This repository contains the code for the paper - Towards General Modality Translation with Contrastive and Predictive Latent Diffusion Bridge
Follow these steps to set up the environment and run the code:
-
Create a Conda Environment:
Open your terminal and create a new Conda environment with Python 3.x:
conda create --name lddbm python=3.11 -y && conda activate lddbm -
Install Dependencies:
Navigate to the root directory of this repository and install the required packages using pip:
pip install -r requirements.txtDownload pretrained weights for LPIPS evaluation
mkdir -p models && cd models wget https://huggingface.co/spaces/multimodalart/vqgan/resolve/dec38285640c45fc3f8377a9726daf6e0de08d6a/taming/modules/autoencoder/lpips/vgg.pth -
Download Datasets:
Download the ShapeNet dataset from the following URL:
https://github.com/fomalhautb/3D-RETR/archive/refs/heads/main.zipUnzip the files into the below folder within your project.

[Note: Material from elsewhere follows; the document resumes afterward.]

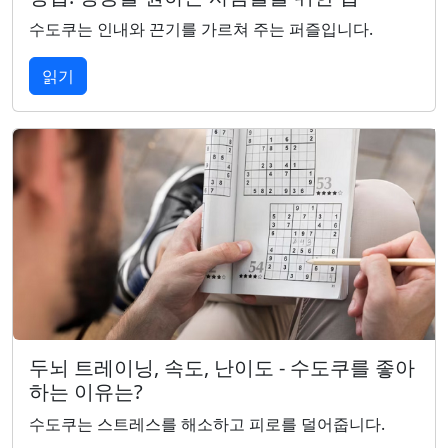
수도쿠는 인내와 끈기를 가르쳐 주는 퍼즐입니다.
읽기
두뇌 트레이닝, 속도, 난이도 - 수도쿠를 좋아
하는 이유는?
수도쿠는 스트레스를 해소하고 피로를 덜어줍니다.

lddbm/datasets/shapenetDownload the datasets VoxCelebs and Flicker50k
https://www.kaggle.com/datasets/arnaud58/flickrfaceshq-dataset-ffhq https://www.robots.ox.ac.uk/~vgg/data/voxceleb/and place them in the same folder
lddbm/datasets/srThe loading of the files happens in the 'init.py' file of the datasets folder:
train_paths = sorted([str(p) for p in glob(f'{data_path}/Flicker50k' + '/*.png')]) trainset = CelebaDataset(train_paths, lr_transforms=lr_transforms, hr_transforms=hr_transforms, train=True) image_paths = sorted([str(p) for p in glob(f'{data_path}/celebsA_HQ/celeba_hq_256' + '/*.jpg')]) _, valid_paths = train_test_split(image_paths, test_size=5000, shuffle=True, random_state=42)make sure folder postfix are alike.
-
Run Training and Evaluation: Execute the training and evaluation scripts using the following command:
For multi-view to 3D task:
python scripts/main.py --config_name multi2shape --data_path lddbm/datasets/shapenet "For super resolution task:
python scripts/main.py --config_name sr --data_path lddbm/datasets/sr "
This project is licensed under the AGPL 3.0 License - see the LICENSE file for details.